New rules unveiled by the Liberal Democrats will help pub tenants battling to pay rent or beer costs in Bermondsey and Southwark. Landlords tied to large pub companies have said they are struggling to make a decent living, with more than half claiming they earn less than the minimum wage.
The Government will give landlords the right to request a rent review after five years, as well as set up an independent adjudicator with the power to resolve disputes.
Commenting on the changes, Simon Hughes, Member of Parliament for Bermondsey and Old Southwark said:
“Far too many landlords feel their income is squeezed by big pub companies. So Liberal Democrats in the Coalition government are taking action to make sure they get a fairer deal.
“The introduction of a statutory code will make sure tied tenants get an accurate assessment of how better off they could be. Meanwhile, the new independent adjudicator will make sure pub companies are forced to act to sort out the situation if they are not behaving responsibly.”
Under the reforms announced today:
- All tied tenants will be given the power to request a rent review if they have not had one for five years.
- For the first time, tied tenants will also have the right to review the information pub owning companies have used to decide to increase rents. This greater transparency will allow tenants to see what information their landlord has used in calculating the rent, and decide whether an increase is fair.
- There will be additional protection for tied tenants whose pub owning company owns 500 or more tied pubs. If they cannot agree a tied rent with their pub company, these tenants will have the right to request a ‘parallel free-of-tie rent assessment’ to show whether they are worse off than their free-of-tie counterparts.
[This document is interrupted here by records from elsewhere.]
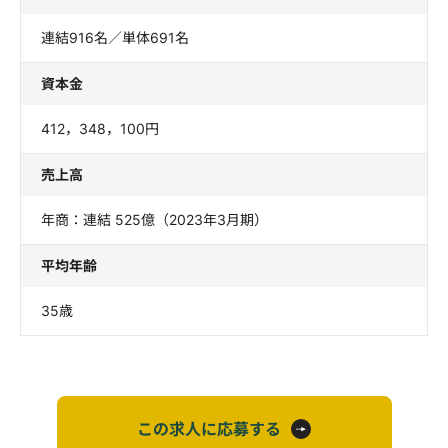
連結916名／単体691名
資本金
412，348，100円
売上高
年商：連結 525億（2023年3月期）
平均年齢
35歳
この求人に応募する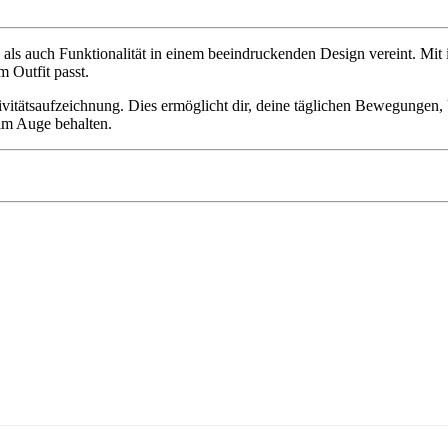
 als auch Funktionalität in einem beeindruckenden Design vereint. Mit
m Outfit passt.
vitätsaufzeichnung. Dies ermöglicht dir, deine täglichen Bewegungen,
 im Auge behalten.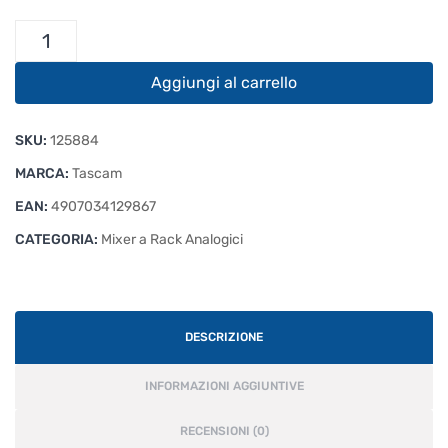
Tascam
MZ-
372
Aggiungi al carrello
quantità
SKU:
125884
MARCA:
Tascam
EAN:
4907034129867
CATEGORIA:
Mixer a Rack Analogici
DESCRIZIONE
INFORMAZIONI AGGIUNTIVE
RECENSIONI (0)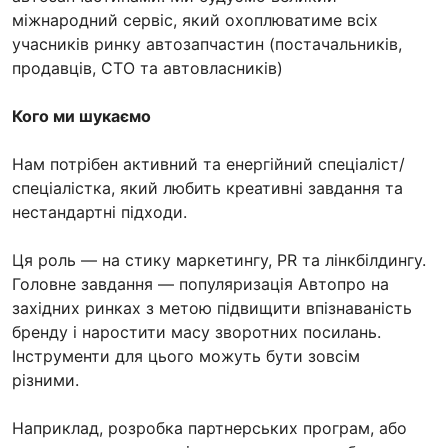
міжнародний сервіс, який охоплюватиме всіх
учасників ринку автозапчастин (постачальників,
продавців, СТО та автовласників)
Кого ми шукаємо
Нам потрібен активний та енергійний спеціаліст/
спеціалістка, який любить креативні завдання та
нестандартні підходи.
Ця роль — на стику маркетингу, PR та лінкбілдингу.
Головне завдання — популяризація Автопро на
західних ринках з метою підвищити впізнаваність
бренду і наростити масу зворотних посилань.
Інструменти для цього можуть бути зовсім
різними.
Наприклад, розробка партнерських програм, або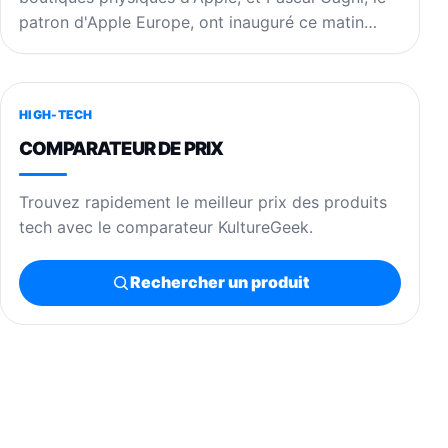
patron d'Apple Europe, ont inauguré ce matin…
HIGH-TECH
COMPARATEUR DE PRIX
Trouvez rapidement le meilleur prix des produits
tech avec le comparateur KultureGeek.
Rechercher un produit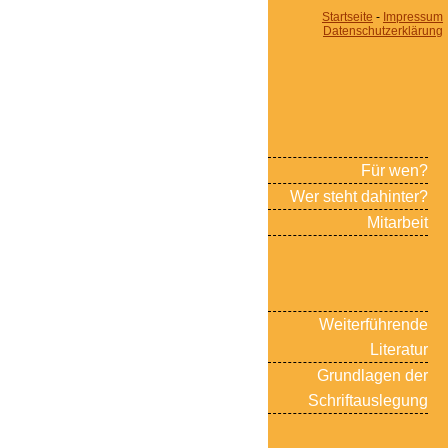
Startseite
-
Impressum
Datenschutzerklärung
Für wen?
Wer steht dahinter?
Mitarbeit
Weiterführende
Literatur
Grundlagen der
Schriftauslegung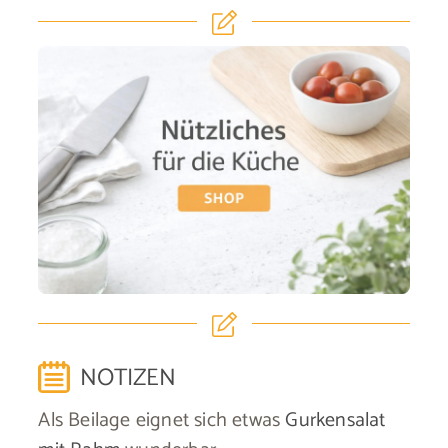
NOTIZEN
Als Beilage eignet sich etwas
Gurkensalat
Having this information will give tenants the information they need to negotiate a better, fairer deal with their pub company.
- Tied tenants will have the right to choose whether to be tied for gaming machines.
- Tied tenants will be able to report breaches of the code to a new independent adjudicator who will also arbitrate on rent disputes. The adjudicator will have the power to provide redress where the code has been breached. The adjudicator will also be able to launch investigations into allegations of systemic breaches of the code and to impose sanctions – including financial penalties – if it finds the code has been breached.